El fotógrafo del Ande

Por Edgardo Civallero

Se dice que el primer fotógrafo indígena de América Latina fue el peruano Martín Chambi, una verdadera leyenda en el oficio. Sin embargo, un contemporáneo de Chambi, con una habilidad sino mayor, quizás igual para retratar el modo de vida indígena de la Sierra peruana, fue Teófilo Hinostroza Irrazábal, prácticamente un desconocido hasta tiempos recientes.

Hinostroza nació en 1914 en Colcabamba (provincia de Tayacaja, departamento de Huancavelica). A los 15 años entró a trabajar de aprendiz en el estudio del fotógrafo Fortunato Pecho, en Huancayo. Sus trabajos eran de tan alto nivel, y su talento tan apreciado, que hacia 1937 decidió abrir su propio taller en la propia Huancayo. Tuvo tan buen recibimiento en la ciudad que terminó mudándose a la mismísima calle Real, en donde desarrolló toda su carrera.

El fotógrafo del Ande

Tiempo después empezó a viajar por la Sierra Central, haciendo fotos de paisajes, costumbres y tradiciones locales. Sus imágenes poseen una composición, un encuadre y una iluminación inigualables; tanto, que son muchos los que en la actualidad lo llaman "el Chambi del centro", pues el otro había recorrido únicamente el sur del Perú.

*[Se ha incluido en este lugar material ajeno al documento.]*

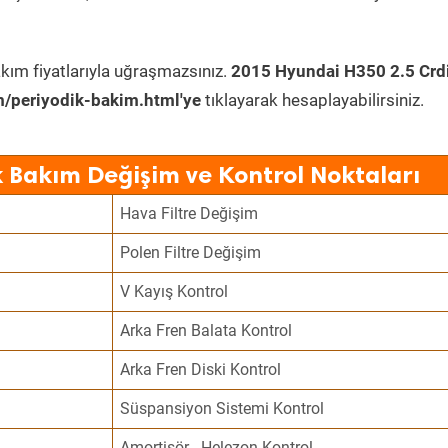
kım fiyatlarıyla uğraşmazsınız.
2015 Hyundai H350 2.5 Crd
/periyodik-bakim.html'ye
tıklayarak hesaplayabilirsiniz.
 Bakım Değişim ve Kontrol Noktaları
Hava Filtre Değişim
Polen Filtre Değişim
V Kayış Kontrol
Arka Fren Balata Kontrol
Arka Fren Diski Kontrol
Süspansiyon Sistemi Kontrol
Amortisör - Helezon Kontrol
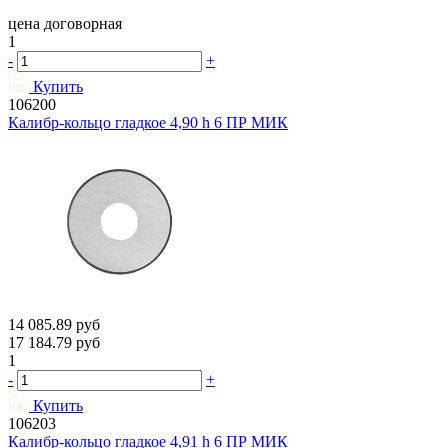
цена договорная
1
-
+
Купить
106200
Калибр-кольцо гладкое 4,90 h 6 ПР МИК
14 085.89
руб
17 184.79
руб
1
-
+
Купить
106203
Калибр-кольцо гладкое 4,91 h 6 ПР МИК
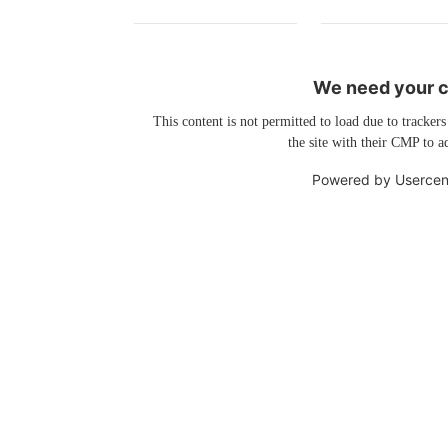
We need your co
This content is not permitted to load due to trackers
the site with their CMP to ad
Powered by
Usercen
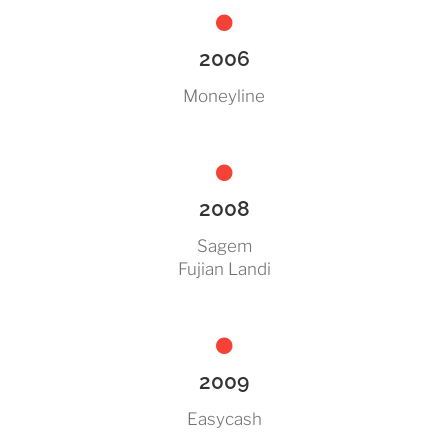
2006
Moneyline
2008
Sagem
Fujian Landi
2009
Easycash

La colección de Hinostroza, con unos 10.000 negativos, fue "descubierta" por un fotógrafo belga residente en Perú, Servais Thissen, que se encontraba realizando un catálogo general de fotógrafos peruanos. El archivo fue cuidadosamente conservado por la familia de Hinostroza tras su muerte en 1991; Thissen lo empleó para dar dos exposiciones en 2007 y para publicar un libro titulado "El Perú profundo de Teófilo Hinostroza". Con ellos dio a conocer al gran público el trabajo del artista huancaíno.

El fotógrafo del Ande

Hinostroza también fue un eximio músico y compositor. Quenista desde los 5 años, fue profesor de música y danzas en la Universidad Nacional del Centro y director del Departamento de Música de la Casa de la Cultura de Huancayo. En 1975 la BBC difundió varias de sus interpretaciones. Con esta trayectoria, era de esperar que muchas de sus fotos estuvieran dedicadas a músicos y a instrumentos musicales. Por otro lado, registró varias películas documentales, todas ellas inéditas a excepción de una, "Tarpuy", que recoge la siembra de la papa en Ñahuinpuquio (Huancavelica) y que fue exhibida, por única vez, en el Museo Nacional de la Cultura Peruana.

El fotógrafo del Ande

Teófilo Hinostroza fue amigo del escritor peruano José María Arguedas. Así como el célebre literato pretendió retratar el Perú andino más profundo mediante palabras, Hinostroza lo intentó á través de fotografías. Y se propuso hacerlo rescatando el lado más bello y limpio de la vida campesina andina peruana. Algo que queda demostrado al comprobar que, si bien trabajó hasta entrados los años 80, en su archivo no se encuentran las imágenes de violencia terrorista y miseria tan habituales en las colecciones de otros fotógrafos. Para Hinostroza, como para muchos otros artistas, no hace falta revolver lodos y sombras para explorar el alma de un pueblo.

Artículo, en Centro Documentación de Arte Peruano Contemporáneo.
Artículo. El cine desconocido de Teófilo Hinostroza.
Artículo. El Perú profundo de T. Hinostroza.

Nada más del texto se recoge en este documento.